A 10-amino-acid HERV-E–derived peptide (CT-RCC-1) expressed on RCC was identified to be the target antigen of tumor-reactive CTL. (A) The position of the peptide was identified to be located in frame 2 of the 375-bp CT-RCC common region. (B) Four candidate peptides were synthesized from the predicted amino acid translations of these minigenes; only the 10-mer peptide ATFLGSLTWK induced dose-dependent IFN-γ production by SAUJ-RCC–reactive CTLs. (C) RCC-reactive SAUJ-CTL was generated by stimulating SAUJ-PBMCs (day +1,213) with irradiated SAUJ-RCC cells followed by flow sorting for TCR-Vβ7⁺CD8⁺ T cells. These CTLs were stained with a PE-conjugated HLA-A*1101/CT-RCC-1 (ATFLGSLTWK) tetramer; 56.6% of the CD3⁺CD8⁺ cells in this CTL line had antigen specificity for the CT-RCC-1 peptide. (D) PBMCs collected from SAUJ before HSCT did not bind to the CT-RCC-1 tetramer. CT-RCC-1–specific T cells were detected by tetramer analysis after HSCT in patient SAUJ on days +913 and +1,213 following tumor regression, constituting 1.12% and 0.48% of the CD3⁺CD8⁺ T cell repertoire, respectively.
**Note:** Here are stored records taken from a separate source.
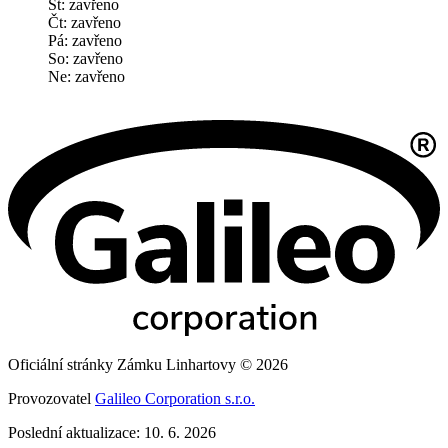
St: zavřeno
Čt: zavřeno
Pá: zavřeno
So: zavřeno
Ne: zavřeno
Oficiální stránky Zámku Linhartovy © 2026
Provozovatel
Galileo Corporation s.r.o.
Poslední aktualizace: 10. 6. 2026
Figure 7. Expression of CT-RCC-8 and CT-RCC-9 in tumors and nonmalignant tissues.

CT-RCC-8 and CT-RCC -9 were found to be expressed only in RCC cells and not a variety of different non-RCC tumor cell lines or in any normal tissues. (A) Semiquantitative RT-PCR for CT-RCC-8 and -9 was performed using cDNAs prepared from 14 different human RCC tumor lines. Both CT-RCC-8 and -9 were detected in 8 of 14 RCC cell lines. (B) CT-RCC common region transcripts were detectable in the same 8 RCC cell lines at variable levels by quantitative real-time RT-PCR analysis using primers and probes specific to CT-RCC common region. (C) Lack of expression of CT-RCC-8 and -9 transcripts by RT-PCR in a variety of different non-RCC malignant cell lines. (D) Neither transcript was detected by RT-PCR in pooled cDNAs obtained from 24 normal human tissues, including the kidney and testis. β-Actin was used as an internal control, and cDNA from SAUJ-RCC was used as a positive control.